Mas Freed tinha razão. O que o argumento precisava era de um pouco de humor e de um toque de leveza. A história que os Hacketts tinham escrito era demasiado séria para um musical. Sentei-me e comecei a escrever uma nova história.
Na manhã seguinte fui chamado ao escritório de Arthur Freed. Com ele estava um homem baixo, com um rosto de querubim e olhos inquiridores.
- Apresento-lhe Irving Berlin.
Em pessoa. O gênio que escrevera Alexander’s Ragtime Band, God Bless America, There’s no Business Like Show Business, Puttin on the Ritz e Top Hat. Um dia alguém perguntara a Jerome Kern qual era, em sua opinião, o lugar de Irving Berlin na música americana.
Ele respondera simplesmente:
- Irving Berlin é a música americana.
- Sidney Sheldon. Respondi, fingindo que não estava deslumbrado.

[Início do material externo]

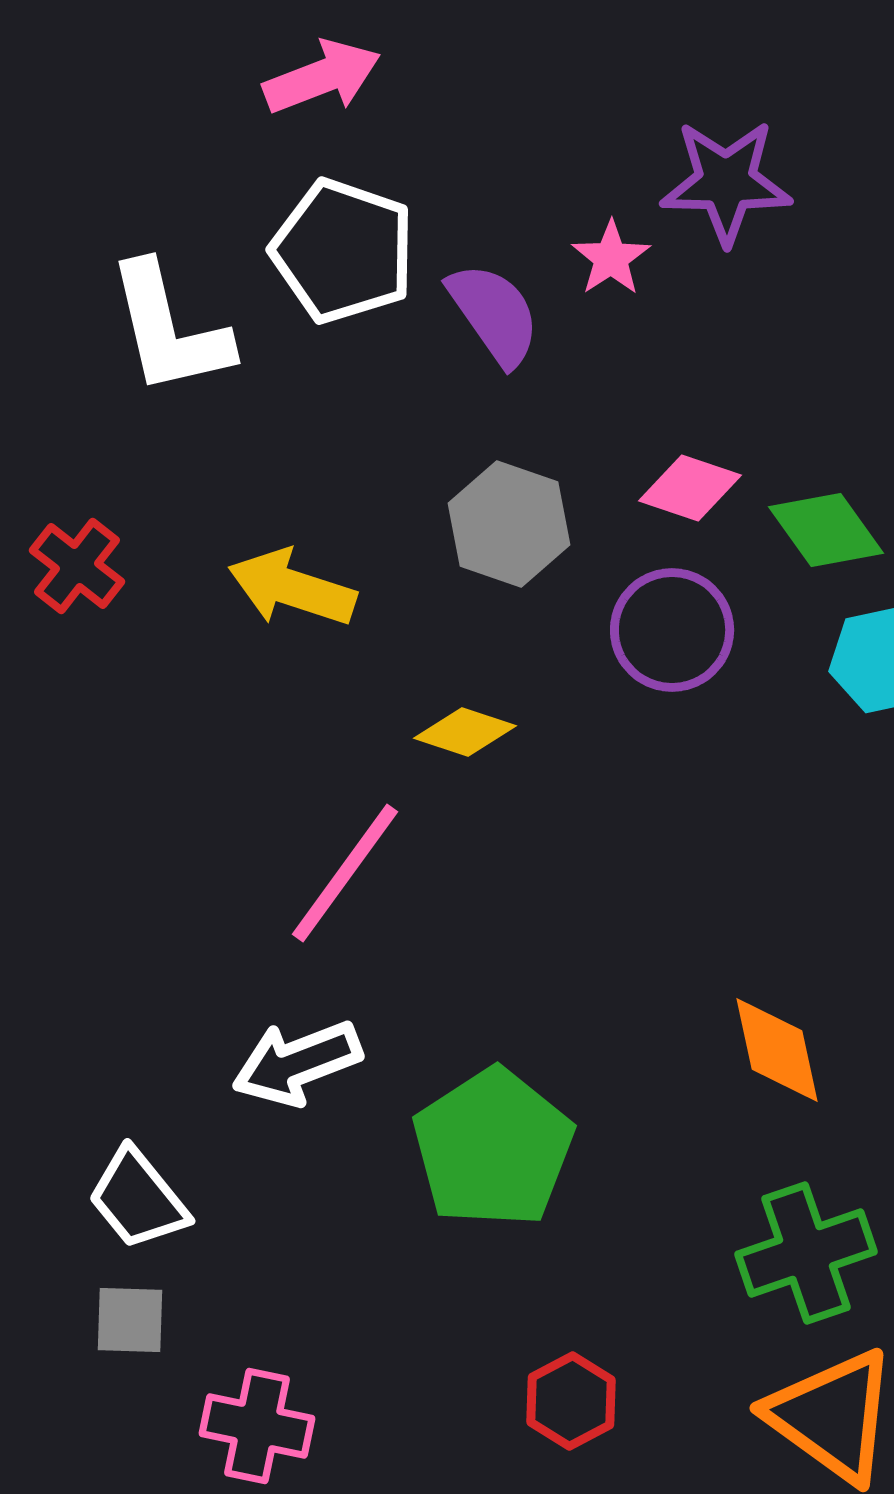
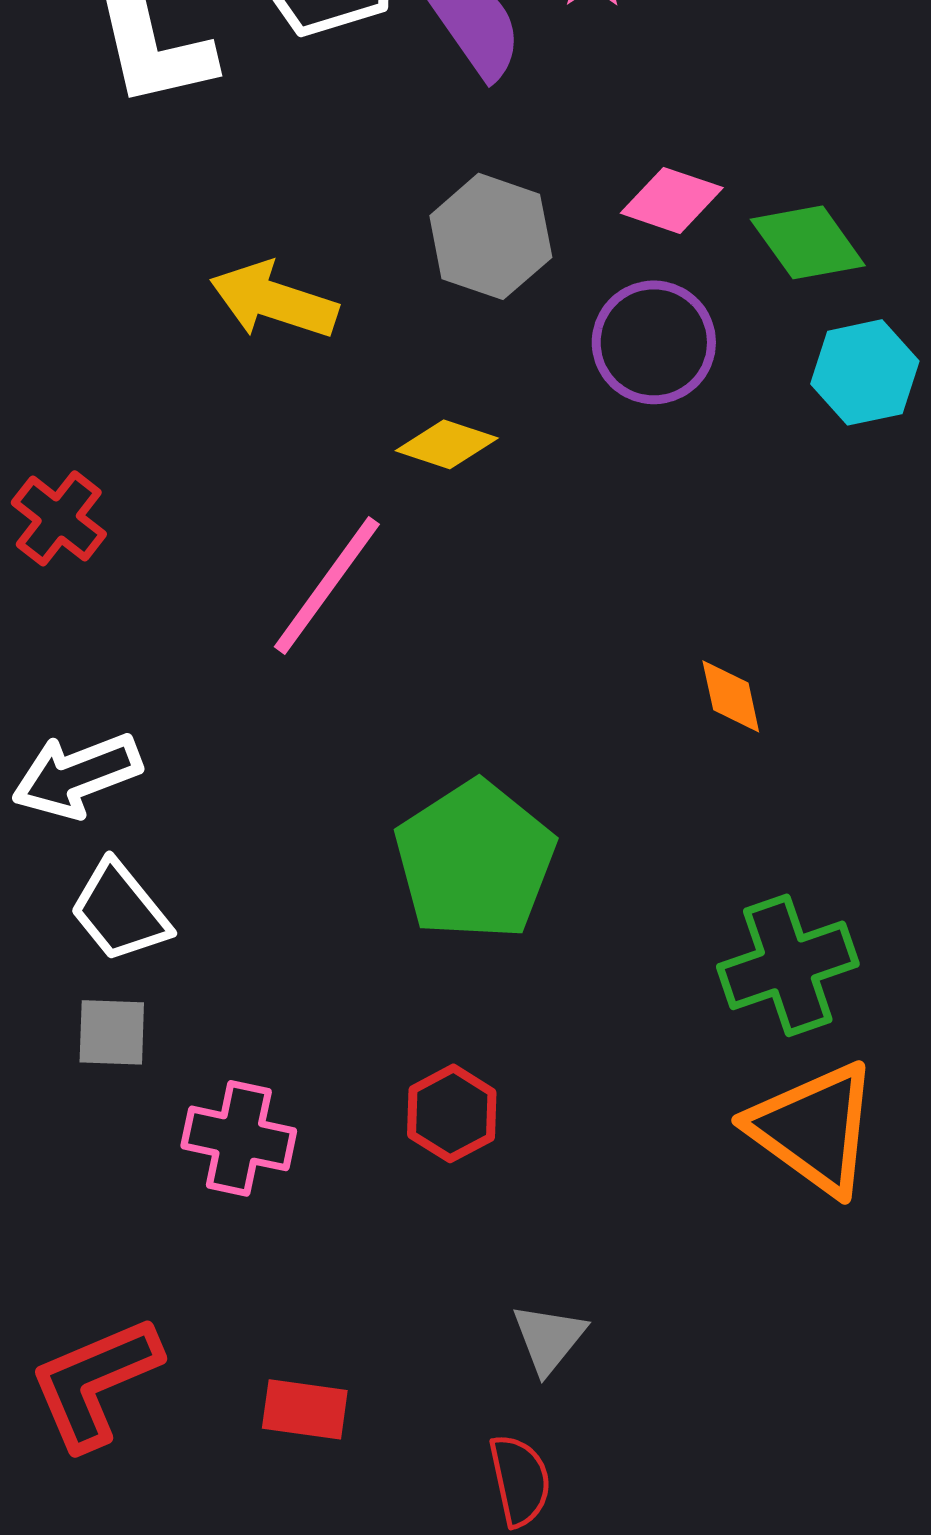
red cross: (77, 566) -> (59, 518), moved
orange diamond: (777, 1050) -> (731, 696), moved, size x0.7
white arrow: (297, 1063) -> (77, 775), moved
red hexagon: (571, 1401) -> (452, 1113), moved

O senhor Berlin estendeu a mão.
- Prazer em conhecer. Já sei que vamos trabalhar juntos. Tinha uma voz aguda.
- Exatamente.
Não mencionei a minha experiência de Nova Iorque, onde quase o substituíra como o maior criador de canções da América, porque íamos trabalhar juntos e não o queria deixar nervoso.
Quando começamos a trabalhar em Easter Parade, Irving Berlin tinha sessenta anos e o entusiasmo de um adolescente.